§ EXERCISE DIRECTIONS
Output, exactly as written, the lines below starting at the line containing "Pengertian Permutasi dan Kombinasi" and ending at the line containing "もしも「当てはまってる…」という場合は、マスクのワイ". Drop the pictures and keep both end lines.

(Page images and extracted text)
== Segment start ==
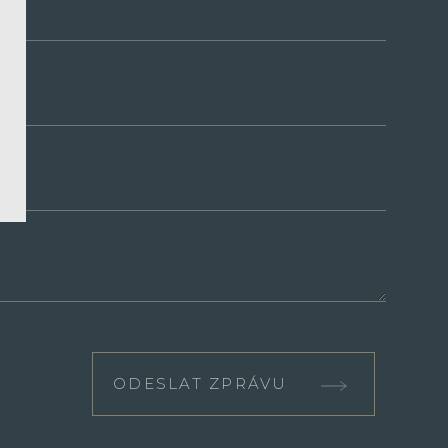
ODESLAT ZPRÁVU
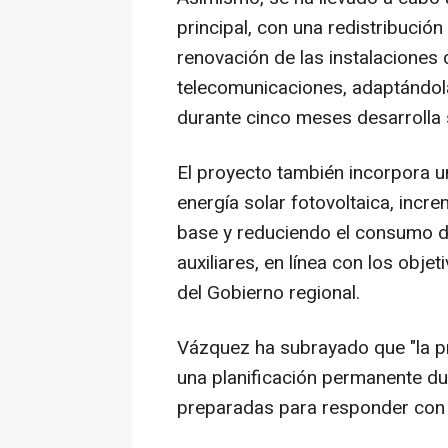
principal, con una redistribución
renovación de las instalaciones d
telecomunicaciones, adaptándola
durante cinco meses desarrolla 
El proyecto también incorpora u
energía solar fotovoltaica, incr
base y reduciendo el consumo d
auxiliares, en línea con los objet
del Gobierno regional.
Vázquez ha subrayado que "la pr
una planificación permanente du
preparadas para responder con r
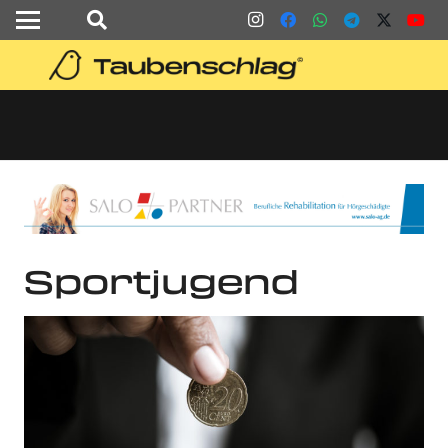
Sportjugend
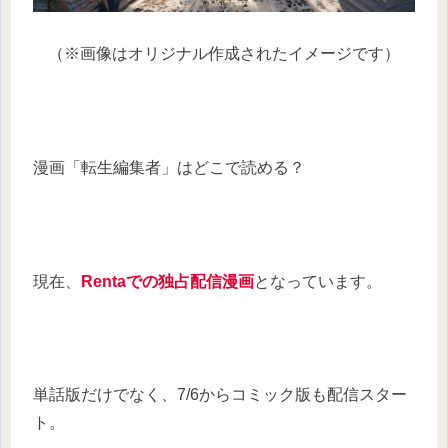
（※画像はオリジナル作成されたイメージです）
漫画「転生編集者」はどこで読める？
現在、
Rentaでの独占配信漫画
となっています。
単話版だけでなく、7/6からコミック版も配信スター
ト。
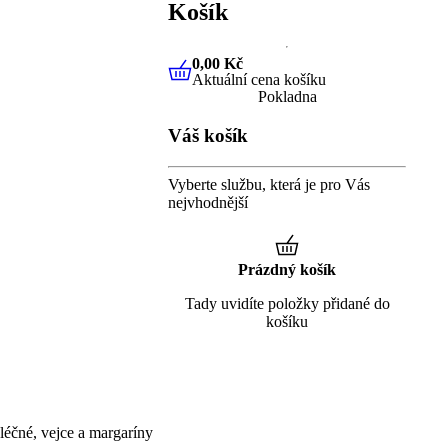
Košík
0,00 Kč
Aktuální cena košíku
0,00 Kč
Aktuální cena košíku
Pokladna
Váš košík
Vyberte službu, která je pro Vás
nejvhodnější
Prázdný košík
Tady uvidíte položky přidané do
košíku
éčné, vejce a margaríny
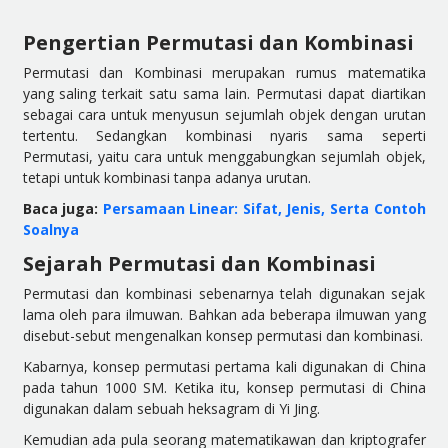
Pengertian Permutasi dan Kombinasi
Permutasi dan Kombinasi merupakan rumus matematika
yang saling terkait satu sama lain.
Permutasi dapat diartikan
sebagai cara untuk menyusun sejumlah objek dengan urutan
tertentu.
Sedangkan
kombinasi nyaris sama seperti
Permutasi, yaitu cara untuk menggabungkan
sejumlah
objek,
tetapi untuk kombinasi tanpa adanya urutan.
Baca juga:
Persamaan Linear: Sifat, Jenis, Serta Contoh
Soalnya
Sejarah Permutasi dan Kombinasi
Permutasi dan kombinasi sebenarnya telah digunakan sejak
lama oleh para ilmuwan. Bahkan ada beberapa ilmuwan yang
disebut-sebut mengenalkan konsep permutasi dan kombinasi.
Kabarnya, konsep permutasi pertama kali
digunakan
di China
pada tahun 1000 SM. Ketika itu, konsep
permutasi di China
digunakan dalam sebuah heksagram di Yi Jing.
Kemudian ada pula seorang matematikawan dan kriptografer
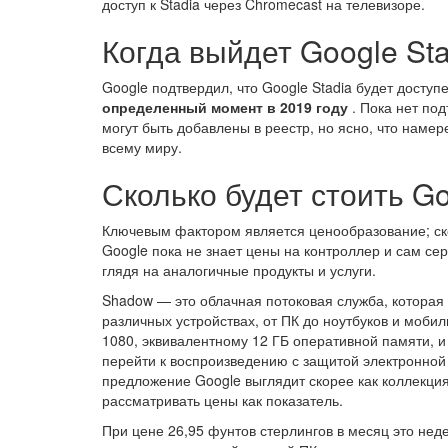
доступ к Stadia через Chromecast на телевизоре.
Когда выйдет Google St
Google подтвердил, что Google Stadia будет доступ
определенный момент в 2019 году
. Пока нет по
могут быть добавлены в реестр, но ясно, что намер
всему миру.
Сколько будет стоить Go
Ключевым фактором является ценообразование; скол
Google пока не знает цены на контроллер и сам се
глядя на аналогичные продукты и услуги.
Shadow — это облачная потоковая служба, которая
различных устройствах, от ПК до ноутбуков и мобил
1080, эквивалентному 12 ГБ оперативной памяти, и
перейти к воспроизведению с защитой электронной п
предложение Google выглядит скорее как коллекция
рассматривать цены как показатель.
При цене 26,95 фунтов стерлингов в месяц это неде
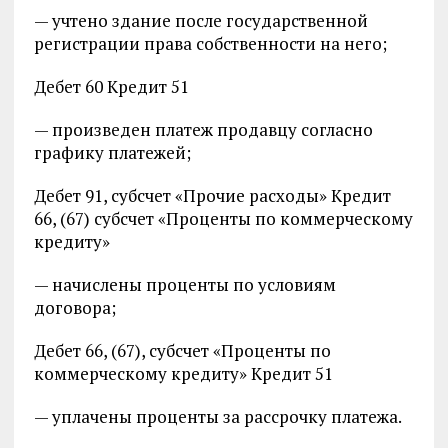
— учтено здание после государственной
регистрации права собственности на него;
Дебет 60 Кредит 51
— произведен платеж продавцу согласно
графику платежей;
Дебет 91, субсчет «Прочие расходы» Кредит
66, (67) субсчет «Проценты по коммерческому
кредиту»
— начислены проценты по условиям
договора;
Дебет 66, (67), субсчет «Проценты по
коммерческому кредиту» Кредит 51
— уплачены проценты за рассрочку платежа.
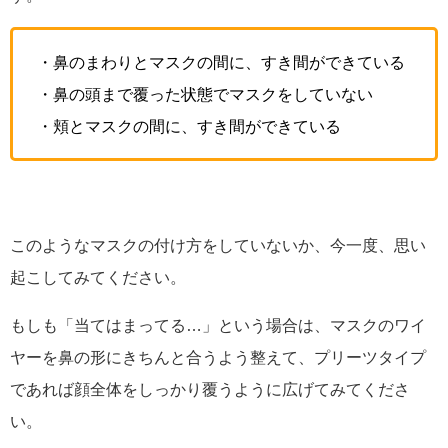
・鼻のまわりとマスクの間に、すき間ができている
・鼻の頭まで覆った状態でマスクをしていない
・頬とマスクの間に、すき間ができている
このようなマスクの付け方をしていないか、今一度、思い
起こしてみてください。
もしも「当てはまってる…」という場合は、マスクのワイ
ヤーを鼻の形にきちんと合うよう整えて、プリーツタイプ
であれば顔全体をしっかり覆うように広げてみてくださ
い。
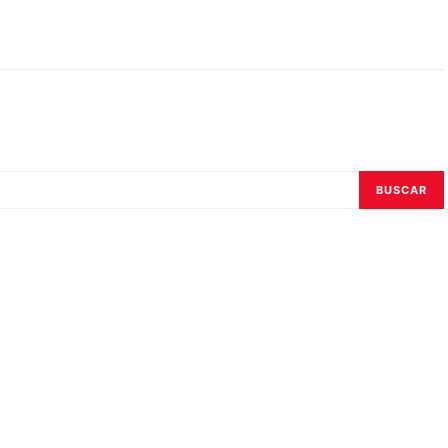
BUSCAR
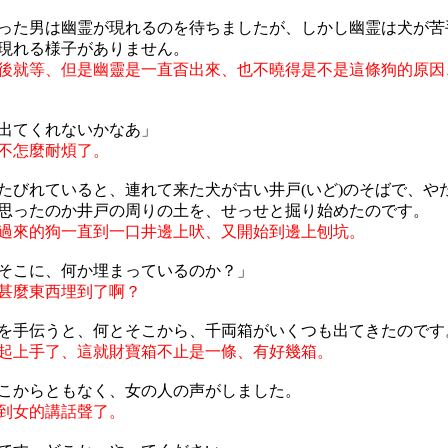
った男は幽霊が現れるのを待ちましたが、しかし幽霊は犬が苦
現れる様子がありません。
後就等、但是幽靈是一直㫘出來、也不曉得是不是這條狗的原因
出てくれないかなあ」
不怎麼耐煩了。
たびれていると、連れて来た犬が古い井戸(いど)のそばで、や
思ったのか井戸の周りの土を、せっせと掘り始めたのです。
過來的狗一直到一口井邊上吠、又開始到邊上刨坑。
そこに、何か埋まっているのか？」
甚麼東西埋到了啊？
を手伝うと、何とそこから、千両箱がいくつも出てきたのです
起上手了、這就財寶箱不止是一條、有好幾箱。
こからともなく、女の人の声がしました。
到女的講話聲了。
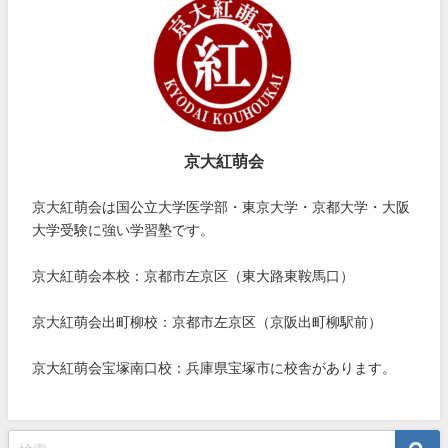
京大紅萌会
京大紅萌会は国公立大学医学部・東京大学・京都大学・大阪
大学受験に強い学習塾です。
京大紅萌会本校：京都市左京区（東大路東鞍馬口）
京大紅萌会出町柳校：京都市左京区（京阪出町柳駅前）
京大紅萌会宝塚南口校：兵庫県宝塚市に校舎があります。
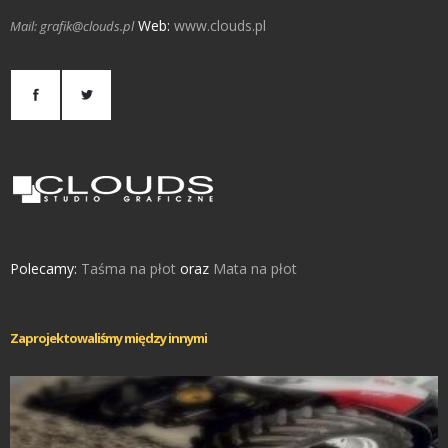
Web:
www.clouds.pl
Mail: grafik@clouds.pl
Polecamy:
Taśma na płot
oraz
Mata na płot
Zaprojektowaliśmy między innymi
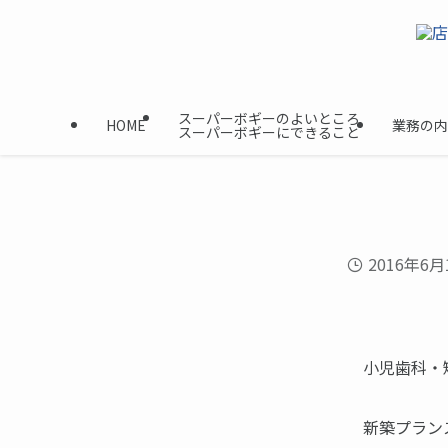
スーパーボギーのよいところ
HOME
業務の内
スーパーボギーにできること
2016年6月
小児歯科・
新築プラン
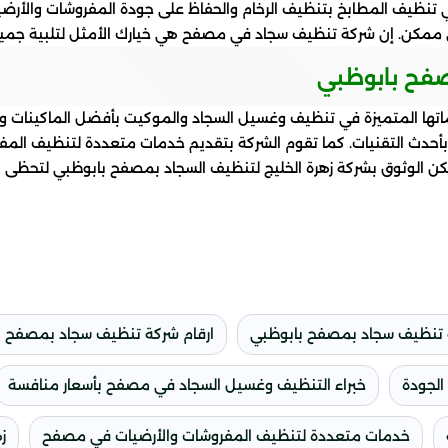
 في تنظيف المطابخ بتنظيف الرخام والحفاظ على جودة المفروشات والأرض
ممكن. إن شركة تنظيف سجاد في مصفح هي خيارك الأمثل لتلبية جميع اح
صفح بابوظبي
تها المتميزة في تنظيف وغسيل السجاد والموكيت بأفضل الماكينات والم
وبأحدث التقنيات. كما تقوم الشركة بتقديم خدمات متعددة لتنظيف الم
كن الوثوق بشركة زهرة الخليج لتنظيف السجاد بمصفح بابوظبي لتحظى ب
تنظيف سجاد بمصفح بابوظبي
ارقام شركة تنظيف سجاد بمصفح ب
الجودة
خبراء التنظيف وغسيل السجاد في مصفح بأسعار منافسة
خدمات متعددة لتنظيف المفروشات والأرضيات في مصفح
ز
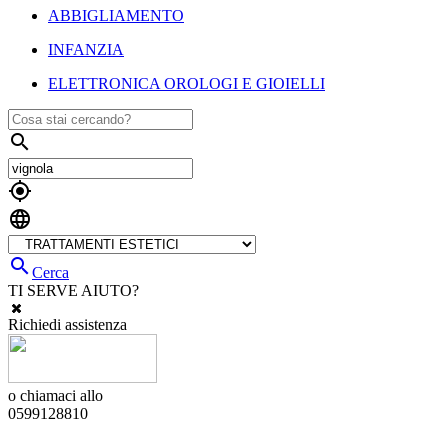
ABBIGLIAMENTO
INFANZIA
ELETTRONICA OROLOGI E GIOIELLI




Cerca
TI SERVE AIUTO?
Richiedi assistenza
o chiamaci allo
0599128810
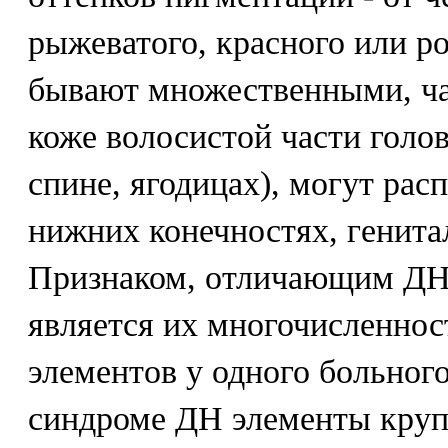
рыжеватого, красного или р
бывают множественными, ча
коже волосистой части голов
спине, ягодицах), могут рас
нижних конечностях, генита
Признаком, отличающим ДН 
является их многочисленност
элементов у одного больного
синдроме ДН элементы круп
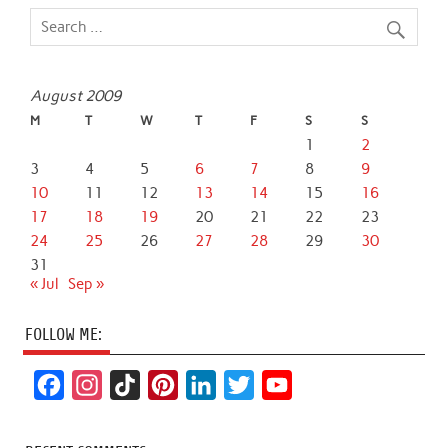
August 2009
M
T
W
T
F
S
S
1
2
3
4
5
6
7
8
9
10
11
12
13
14
15
16
17
18
19
20
21
22
23
24
25
26
27
28
29
30
31
« Jul
Sep »
FOLLOW ME:
F
I
T
P
L
T
Y
a
n
i
i
i
w
o
c
s
k
n
n
i
u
== Segment end ==
§ SOLUTION TO THIS EXERCISE
Pengertian Permutasi dan Kombinasi
Permutasi dan Kombinasi merupakan rumus matematika
yang saling terkait satu sama lain.
Permutasi dapat diartikan
sebagai cara untuk menyusun sejumlah objek dengan urutan
tertentu.
Sedangkan
kombinasi nyaris sama seperti
Permutasi, yaitu cara untuk menggabungkan
sejumlah
objek,
tetapi untuk kombinasi tanpa adanya urutan.
Baca juga:
Persamaan Linear: Sifat, Jenis, Serta Contoh
Soalnya
Sejarah Permutasi dan Kombinasi
Permutasi dan kombinasi sebenarnya telah digunakan sejak
lama oleh para ilmuwan. Bahkan ada beberapa ilmuwan yang
disebut-sebut mengenalkan konsep permutasi dan kombinasi.
Kabarnya, konsep permutasi pertama kali
digunakan
di China
pada tahun 1000 SM. Ketika itu, konsep
permutasi di China
digunakan dalam sebuah heksagram di Yi Jing.
Kemudian ada pula seorang matematikawan dan kriptografer
доступ к Stadia через Chromecast на телевизоре.
Когда выйдет Google St
Google подтвердил, что Google Stadia будет доступ
определенный момент в 2019 году
. Пока нет по
могут быть добавлены в реестр, но ясно, что намер
всему миру.
Сколько будет стоить Go
Ключевым фактором является ценообразование; скол
Google пока не знает цены на контроллер и сам се
глядя на аналогичные продукты и услуги.
Shadow — это облачная потоковая служба, которая
различных устройствах, от ПК до ноутбуков и мобил
1080, эквивалентному 12 ГБ оперативной памяти, и
перейти к воспроизведению с защитой электронной п
предложение Google выглядит скорее как коллекция
рассматривать цены как показатель.
При цене 26,95 фунтов стерлингов в месяц это неде
— учтено здание после государственной
регистрации права собственности на него;
Дебет 60 Кредит 51
— произведен платеж продавцу согласно
графику платежей;
Дебет 91, субсчет «Прочие расходы» Кредит
66, (67) субсчет «Проценты по коммерческому
кредиту»
— начислены проценты по условиям
договора;
Дебет 66, (67), субсчет «Проценты по
коммерческому кредиту» Кредит 51
— уплачены проценты за рассрочку платежа.
・鼻のまわりとマスクの間に、すき間ができている
・鼻の頭まで覆った状態でマスクをしていない
・頬とマスクの間に、すき間ができている
このようなマスクの付け方をしていないか、今一度、思い
起こしてみてください。
もしも「当てはまってる…」という場合は、マスクのワイ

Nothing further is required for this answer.